Kennington, Annie Rebecca Seward, Reminiscences, in Pioneer Pathways [1998- ], 9:286.
When I was a young lady, Mum and I converted to the teachings of The Church of Jesus Christ of Latter–day Saints, and the desire grew within us to gather in "Zion" with others of our faith. In 1863, after a long and weary sea voyage, we reached Halifax, Canada. From there we boarded a train to Council Bluffs, Iowa.
Brigham Young, the great leader that he was, sent men with their teams and wagons back across the plains, some as far as the Missouri River, to help poor immigrants like ourselves come to Utah. One of them in the Rosel Hyde Company, William Henry Kennington, was a fine young man who insisted that Mum and I ride in his wagon. We departed Florence, Nebraska, on August 11, 1863, in a party of about three hundred. That trip across the plains was one we would never forget.

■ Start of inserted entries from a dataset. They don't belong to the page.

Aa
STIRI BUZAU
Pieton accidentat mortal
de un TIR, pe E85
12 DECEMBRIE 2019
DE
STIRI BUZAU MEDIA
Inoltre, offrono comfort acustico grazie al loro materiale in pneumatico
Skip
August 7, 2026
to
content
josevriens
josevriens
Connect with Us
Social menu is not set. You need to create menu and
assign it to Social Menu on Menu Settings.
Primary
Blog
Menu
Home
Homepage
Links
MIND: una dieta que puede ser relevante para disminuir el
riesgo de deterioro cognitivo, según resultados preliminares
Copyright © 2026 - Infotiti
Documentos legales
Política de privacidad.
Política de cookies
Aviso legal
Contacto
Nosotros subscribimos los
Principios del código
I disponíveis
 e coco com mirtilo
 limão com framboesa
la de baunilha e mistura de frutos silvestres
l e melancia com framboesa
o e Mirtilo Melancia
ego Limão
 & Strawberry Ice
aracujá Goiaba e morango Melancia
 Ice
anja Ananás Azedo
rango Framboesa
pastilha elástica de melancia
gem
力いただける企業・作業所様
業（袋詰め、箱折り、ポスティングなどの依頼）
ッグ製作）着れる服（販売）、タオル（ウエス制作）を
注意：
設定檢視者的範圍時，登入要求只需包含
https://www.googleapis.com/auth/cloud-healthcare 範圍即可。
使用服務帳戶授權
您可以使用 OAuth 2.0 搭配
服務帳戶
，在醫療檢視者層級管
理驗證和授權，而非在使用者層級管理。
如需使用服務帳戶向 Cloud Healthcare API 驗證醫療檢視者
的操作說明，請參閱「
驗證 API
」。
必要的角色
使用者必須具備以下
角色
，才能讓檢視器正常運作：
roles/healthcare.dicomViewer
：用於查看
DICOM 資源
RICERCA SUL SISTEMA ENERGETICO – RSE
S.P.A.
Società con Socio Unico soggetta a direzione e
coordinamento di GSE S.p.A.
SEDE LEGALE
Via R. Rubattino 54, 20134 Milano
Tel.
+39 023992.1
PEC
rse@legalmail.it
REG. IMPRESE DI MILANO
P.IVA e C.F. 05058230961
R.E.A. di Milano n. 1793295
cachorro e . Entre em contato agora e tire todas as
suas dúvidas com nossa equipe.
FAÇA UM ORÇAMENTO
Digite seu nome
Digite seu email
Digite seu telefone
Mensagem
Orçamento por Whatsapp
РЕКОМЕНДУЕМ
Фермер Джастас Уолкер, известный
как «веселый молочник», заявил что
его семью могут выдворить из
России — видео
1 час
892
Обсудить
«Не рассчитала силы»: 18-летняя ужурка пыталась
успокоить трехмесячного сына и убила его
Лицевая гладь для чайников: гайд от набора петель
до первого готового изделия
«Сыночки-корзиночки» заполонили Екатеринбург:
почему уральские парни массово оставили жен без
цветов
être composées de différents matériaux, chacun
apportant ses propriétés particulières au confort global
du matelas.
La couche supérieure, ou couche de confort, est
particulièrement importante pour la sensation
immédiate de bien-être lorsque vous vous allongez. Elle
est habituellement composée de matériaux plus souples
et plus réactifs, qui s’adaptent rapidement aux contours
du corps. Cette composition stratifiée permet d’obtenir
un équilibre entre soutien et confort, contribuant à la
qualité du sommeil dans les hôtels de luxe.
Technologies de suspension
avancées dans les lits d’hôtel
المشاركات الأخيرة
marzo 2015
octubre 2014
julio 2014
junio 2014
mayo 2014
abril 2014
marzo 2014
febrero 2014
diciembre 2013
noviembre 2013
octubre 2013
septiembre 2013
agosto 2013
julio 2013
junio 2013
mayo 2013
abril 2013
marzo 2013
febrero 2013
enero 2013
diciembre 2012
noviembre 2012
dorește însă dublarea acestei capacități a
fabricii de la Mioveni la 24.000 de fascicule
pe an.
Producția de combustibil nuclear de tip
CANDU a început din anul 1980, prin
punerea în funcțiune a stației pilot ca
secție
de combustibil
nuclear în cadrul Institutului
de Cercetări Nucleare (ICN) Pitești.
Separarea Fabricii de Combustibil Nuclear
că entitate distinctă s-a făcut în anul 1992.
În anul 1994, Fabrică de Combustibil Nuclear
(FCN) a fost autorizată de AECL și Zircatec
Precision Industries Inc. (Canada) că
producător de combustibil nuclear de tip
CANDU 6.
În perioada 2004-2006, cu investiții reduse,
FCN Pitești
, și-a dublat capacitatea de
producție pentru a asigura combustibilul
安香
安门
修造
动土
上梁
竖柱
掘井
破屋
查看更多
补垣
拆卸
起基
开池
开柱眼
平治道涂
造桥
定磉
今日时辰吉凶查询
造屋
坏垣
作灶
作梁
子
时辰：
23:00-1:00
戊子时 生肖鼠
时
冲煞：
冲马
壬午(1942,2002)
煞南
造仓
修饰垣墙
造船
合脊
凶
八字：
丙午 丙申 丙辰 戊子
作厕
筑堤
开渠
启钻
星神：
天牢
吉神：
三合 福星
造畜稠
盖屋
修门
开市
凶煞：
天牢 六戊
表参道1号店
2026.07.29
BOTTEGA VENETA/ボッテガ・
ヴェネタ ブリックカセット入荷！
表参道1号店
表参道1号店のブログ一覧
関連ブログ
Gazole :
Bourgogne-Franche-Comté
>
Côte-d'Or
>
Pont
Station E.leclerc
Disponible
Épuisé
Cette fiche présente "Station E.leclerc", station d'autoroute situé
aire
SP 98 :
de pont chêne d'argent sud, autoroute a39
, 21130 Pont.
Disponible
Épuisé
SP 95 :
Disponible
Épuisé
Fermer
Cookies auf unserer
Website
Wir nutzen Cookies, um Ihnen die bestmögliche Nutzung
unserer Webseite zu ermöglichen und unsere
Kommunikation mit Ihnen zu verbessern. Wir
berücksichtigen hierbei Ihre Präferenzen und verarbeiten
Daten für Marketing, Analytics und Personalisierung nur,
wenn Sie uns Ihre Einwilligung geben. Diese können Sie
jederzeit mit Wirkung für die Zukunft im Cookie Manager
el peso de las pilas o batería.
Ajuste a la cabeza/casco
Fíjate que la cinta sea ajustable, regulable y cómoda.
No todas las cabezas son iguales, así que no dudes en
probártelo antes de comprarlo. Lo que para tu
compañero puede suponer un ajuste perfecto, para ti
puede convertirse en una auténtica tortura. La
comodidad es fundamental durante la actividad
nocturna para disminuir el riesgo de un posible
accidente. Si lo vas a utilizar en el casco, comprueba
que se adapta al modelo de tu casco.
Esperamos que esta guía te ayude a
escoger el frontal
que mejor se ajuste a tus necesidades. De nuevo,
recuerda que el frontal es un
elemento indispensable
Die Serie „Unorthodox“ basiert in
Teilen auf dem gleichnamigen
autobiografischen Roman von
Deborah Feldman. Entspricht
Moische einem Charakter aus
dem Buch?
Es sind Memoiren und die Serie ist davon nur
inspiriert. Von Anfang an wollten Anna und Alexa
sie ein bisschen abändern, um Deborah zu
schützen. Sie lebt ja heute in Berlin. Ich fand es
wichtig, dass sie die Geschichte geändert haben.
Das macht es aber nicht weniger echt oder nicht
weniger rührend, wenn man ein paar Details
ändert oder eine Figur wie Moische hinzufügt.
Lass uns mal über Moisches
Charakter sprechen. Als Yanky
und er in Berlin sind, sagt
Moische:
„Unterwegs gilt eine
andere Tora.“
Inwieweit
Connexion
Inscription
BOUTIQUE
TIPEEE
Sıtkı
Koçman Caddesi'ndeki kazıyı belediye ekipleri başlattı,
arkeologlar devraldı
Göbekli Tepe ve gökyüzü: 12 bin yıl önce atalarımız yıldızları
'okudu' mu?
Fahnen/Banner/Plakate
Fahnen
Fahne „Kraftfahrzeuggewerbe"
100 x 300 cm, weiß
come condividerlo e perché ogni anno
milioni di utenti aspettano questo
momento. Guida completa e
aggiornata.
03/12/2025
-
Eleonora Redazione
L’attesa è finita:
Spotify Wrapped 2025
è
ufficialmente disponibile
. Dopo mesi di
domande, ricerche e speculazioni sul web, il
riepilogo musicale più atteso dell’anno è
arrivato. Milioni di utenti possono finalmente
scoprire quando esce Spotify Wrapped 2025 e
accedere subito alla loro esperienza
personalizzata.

Quite a fright we had on the Green River in Wyoming when the current swerved the team and wagon, causing us to drift downstream. Though young Kennington swam for help, we were rescued before he was able to acquire it. Upon reaching the safety of the embankment, I remarked, "Will tried to get rid of me, but couldn't!"
We arrived in the Valley of the Great Salt Lake on October 13, 1863, and settled in Tooele, Utah, where the Kennington family lived.